Es war überraschenderweise der niederländische Außenminister Caspar Veldkamp, der den Antrag eingebracht hatte, das Assoziierungsabkommen zu überprüfen. Die Niederlande zählten bislang zu den verlässlichen Unterstützern von Israel. Auch die neue belgische Regierung hat in den vergangenen Tagen eine Kehrtwende vollzogen. Die Mitte-rechts-Regierung von Ministerpräsident Bart De Wever, Israel zunächst freundlicher gesinnt, vertritt nun genau die gleiche Position wie die linke Vorgängerregierung. Zwei der fünf Parteivorsitzenden in der Koalition werfen Israel einen „Genozid“ vor.
Der französische Staatspräsident Emmanuel Macron hatte am Dienstag Beistand außerhalb der EU gesucht: Gemeinsam mit dem britischen Premierminister Keir Starmer und dem kanadischen Regierungschef Mark Carney nannte er das Vorgehen Israels im Gazastreifen „völlig unverhältnismäßig“ und drohte mit Sanktionen. Benjamin Netanjahu wehrte sich auf der Plattform X umgehend. Macron, Starmer und Carney würden das Morden der Terrorgruppe Hamas noch belohnen, schrieb er. „Dies ist ein Krieg der Zivilisation gegen die Barbarei. Israel wird sich mit gerechten Mitteln verteidigen, bis der totale Sieg erreicht ist.“
Hilfslieferungen sind nur ein Tropfen auf dem heißen Stein
Dennoch verschärfte die britische Regierung ihre Gangart gegenüber Israel.

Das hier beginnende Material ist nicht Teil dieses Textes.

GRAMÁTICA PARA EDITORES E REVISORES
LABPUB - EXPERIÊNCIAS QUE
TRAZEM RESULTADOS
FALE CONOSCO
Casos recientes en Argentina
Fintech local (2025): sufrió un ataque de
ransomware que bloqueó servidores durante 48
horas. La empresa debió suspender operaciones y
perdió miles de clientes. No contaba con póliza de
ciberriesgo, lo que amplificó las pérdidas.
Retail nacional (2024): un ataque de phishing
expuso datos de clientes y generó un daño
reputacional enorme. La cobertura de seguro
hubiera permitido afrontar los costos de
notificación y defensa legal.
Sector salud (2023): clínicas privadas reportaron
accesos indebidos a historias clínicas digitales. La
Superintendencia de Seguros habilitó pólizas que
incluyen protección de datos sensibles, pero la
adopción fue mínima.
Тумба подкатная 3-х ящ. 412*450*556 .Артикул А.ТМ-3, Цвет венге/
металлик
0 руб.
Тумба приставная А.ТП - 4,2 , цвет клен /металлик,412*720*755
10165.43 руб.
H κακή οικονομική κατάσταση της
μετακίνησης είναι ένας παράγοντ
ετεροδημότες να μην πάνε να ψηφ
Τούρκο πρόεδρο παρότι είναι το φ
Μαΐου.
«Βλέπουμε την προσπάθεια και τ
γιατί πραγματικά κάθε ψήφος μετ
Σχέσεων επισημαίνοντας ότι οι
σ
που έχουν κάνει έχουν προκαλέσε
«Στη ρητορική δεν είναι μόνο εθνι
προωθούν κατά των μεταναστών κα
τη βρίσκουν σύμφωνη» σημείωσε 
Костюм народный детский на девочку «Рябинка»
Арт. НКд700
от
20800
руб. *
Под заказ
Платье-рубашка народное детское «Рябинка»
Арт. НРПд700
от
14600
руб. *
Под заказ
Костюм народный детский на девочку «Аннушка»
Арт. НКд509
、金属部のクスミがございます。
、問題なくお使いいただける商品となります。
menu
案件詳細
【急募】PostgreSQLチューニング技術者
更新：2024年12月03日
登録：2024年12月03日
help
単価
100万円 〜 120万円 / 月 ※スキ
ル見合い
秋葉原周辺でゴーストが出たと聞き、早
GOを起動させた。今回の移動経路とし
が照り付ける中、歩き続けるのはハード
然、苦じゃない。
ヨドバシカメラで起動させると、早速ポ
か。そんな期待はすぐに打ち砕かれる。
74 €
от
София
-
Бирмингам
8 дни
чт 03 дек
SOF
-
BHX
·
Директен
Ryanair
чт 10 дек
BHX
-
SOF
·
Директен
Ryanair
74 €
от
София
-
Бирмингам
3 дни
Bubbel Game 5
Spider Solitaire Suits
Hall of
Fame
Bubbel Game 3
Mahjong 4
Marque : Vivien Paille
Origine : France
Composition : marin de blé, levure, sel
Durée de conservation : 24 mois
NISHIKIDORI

Sie stoppte die Verhandlungen über ein neues Handelsabkommen und bereitet offenbar Sanktionen gegen Regierungsmitglieder vor. Einem Bericht der Times zufolge handelt es sich um Finanzminister Bezalel Smotrich, Sicherheitsminister Itamar Ben-Gvir und Verteidigungsminister Israel Katz. „Wir können nicht dulden, dass die Menschen in Gaza verhungern“, sagte Premierminister Starmer. Sein Außenminister David Lammy beschuldigte Netanjahu des „Extremismus“.
Hilfsorganisationen kritisieren die Wiederaufnahme der Hilfslieferungen in den Gazastreifen als unzureichend. Das Ende der Blockade sei nicht mehr als ein Vorwand, um dem Vorwurf des Aushungerns der dortigen Bevölkerung zuvorzukommen, sagte der Geschäftsführer von Ärzte ohne Grenzen, Christian Katzer, am Mittwoch laut der Agentur KNA im ARD-Morgenmagazin. Es würden viel zu wenig Lebensmittel nach Gaza hineingelassen – und selbst diese kämen nicht bei den Menschen an.